Wellness insurers rarely pay for this type of surgical treatment, which is considered cosmetic. Prices vary, from $300-$2,400 per eye. Yet specialists advise that expense shouldn’t be your only problem.
For corrective eye procedures, please follow Discover Vision Centers.
Laser surgery may not be appropriate for you. These are variables that reveal you are not an excellent prospect:
- You aren’t a risk-taker. Some individuals do have problems. No lasting data are available for present treatments.
- It will impact your occupation. Check with your employer, armed forces solution, or specialist organization, before having a surgical procedure. Some tasks ban particular refractive treatments.
You needed a change in your contact lens or glasses prescription in the previous year. This is known as refractive instability. You are more likely going to have refractive instability when you:
- Are you in your 20s or more youthful?
- Have transforming hormones due to a disease such as diabetes mellitus?
- Are you a woman who is breastfeeding or pregnant?
- Are you taking medications such as steroids?
- You have a disease or are on medicines that might influence injury recovery. Diseases include autoimmune conditions, such as HIV, rheumatoid arthritis, as well as diabetes mellitus. Medicines include retinoic acid and steroids.
- You have an eye illness.
- You play wearing contact lens sports. These are sporting activities such as wrestling, boxing, or fighting styles. Blows to the face, as well as eyes, prevail with these sporting activities.
- You aren’t a grownup. No lasers are accepted for teens or youngsters less than 18 years of age.
Besides the health problems provided above, other diseases may adversely impact the outcome of LASIK surgery:
- Herpes zoster or herpes simplex around the eye area
- Eye hypertension, glaucoma, or you go to risk for glaucoma
- Eye injuries or previous eye surgical procedures
- Keratoconus, a thinning condition of the cornea
These are various other threat elements that might affect the outcome of your surgical procedure:
- Huge pupils. Younger people and individuals on some medications might have big pupils in dark light. This can create glare, starbursts, halos, and double vision after surgery. The signs and symptoms may be severe enough to hinder typical tasks such as driving.

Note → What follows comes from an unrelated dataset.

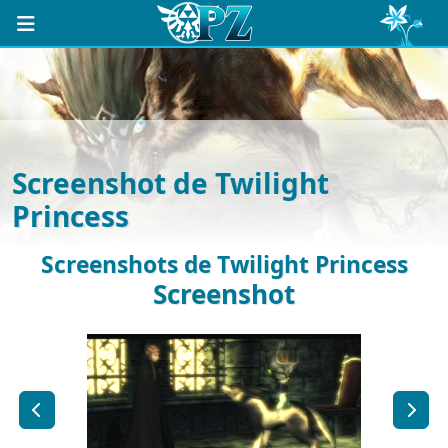
Screenshot de Twilight
Princess
Screenshots de Twilight Princess
Screenshot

- Slim corneas. Refractive surgery done on a cornea that is as well thin may cause blindness.
- Past refractive surgery. Talk with your doctor if you have had RK, LASIK, PRK, or an additional refractive treatment. Added surgery might not be encouraged.
- Dry eyes. LASIK surgery can worsen this condition.
- Under-correction or overcorrection can happen if too few or excessive cells are removed.
- Astigmatism can happen if an irregular amount of tissue is got rid of.
- Halos, glares, or double vision can result.